[INPUT MATERIAL — start]
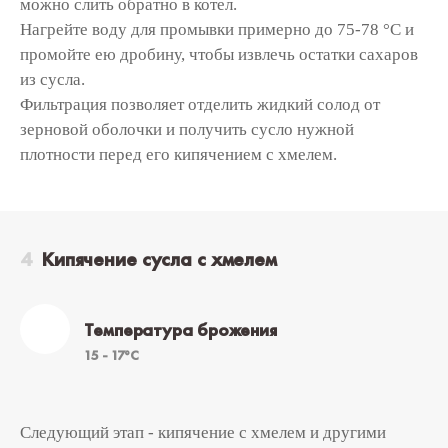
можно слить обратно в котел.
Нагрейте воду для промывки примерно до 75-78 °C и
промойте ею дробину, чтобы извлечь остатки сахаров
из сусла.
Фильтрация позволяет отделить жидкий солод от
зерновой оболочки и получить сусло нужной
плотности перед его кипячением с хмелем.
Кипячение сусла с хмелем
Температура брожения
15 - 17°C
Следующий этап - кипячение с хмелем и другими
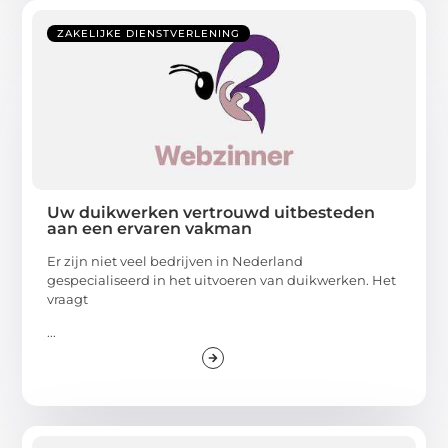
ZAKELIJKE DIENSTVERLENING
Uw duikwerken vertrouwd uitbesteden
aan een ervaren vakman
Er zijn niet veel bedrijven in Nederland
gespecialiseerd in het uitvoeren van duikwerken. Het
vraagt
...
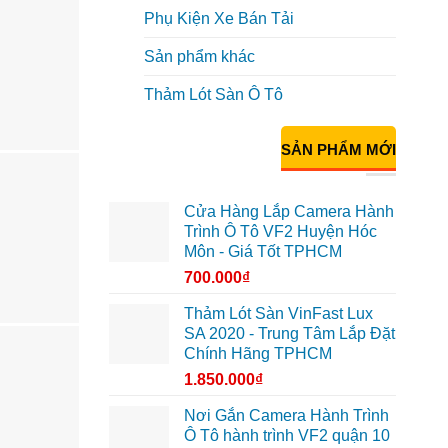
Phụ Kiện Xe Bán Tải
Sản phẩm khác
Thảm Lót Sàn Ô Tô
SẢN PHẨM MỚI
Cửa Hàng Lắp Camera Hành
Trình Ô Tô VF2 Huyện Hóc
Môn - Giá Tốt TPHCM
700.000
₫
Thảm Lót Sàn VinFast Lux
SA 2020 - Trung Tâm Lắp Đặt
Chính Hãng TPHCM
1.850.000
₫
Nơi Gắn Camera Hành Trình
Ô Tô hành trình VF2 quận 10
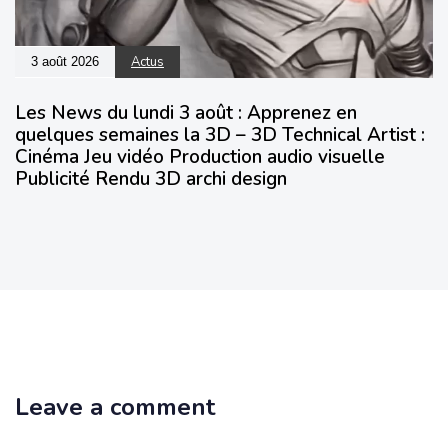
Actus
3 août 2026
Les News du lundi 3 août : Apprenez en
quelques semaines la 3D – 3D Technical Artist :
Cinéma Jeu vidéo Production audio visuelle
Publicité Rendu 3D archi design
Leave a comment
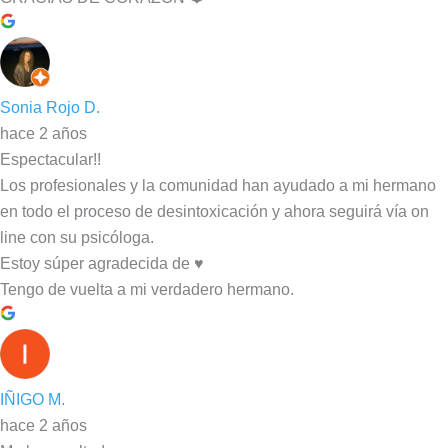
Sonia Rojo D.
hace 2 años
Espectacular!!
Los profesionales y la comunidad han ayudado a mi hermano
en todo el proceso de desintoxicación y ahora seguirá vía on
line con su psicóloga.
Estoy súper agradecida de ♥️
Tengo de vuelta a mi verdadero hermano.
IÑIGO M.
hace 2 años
[INPUT MATERIAL — finish]
Up to and including the line containing "зерновой оболочки и получить сусло нужной", quote each line of the entries above from the very first, please, exactly and without images.

можно слить обратно в котел.
Нагрейте воду для промывки примерно до 75-78 °C и
промойте ею дробину, чтобы извлечь остатки сахаров
из сусла.
Фильтрация позволяет отделить жидкий солод от
зерновой оболочки и получить сусло нужной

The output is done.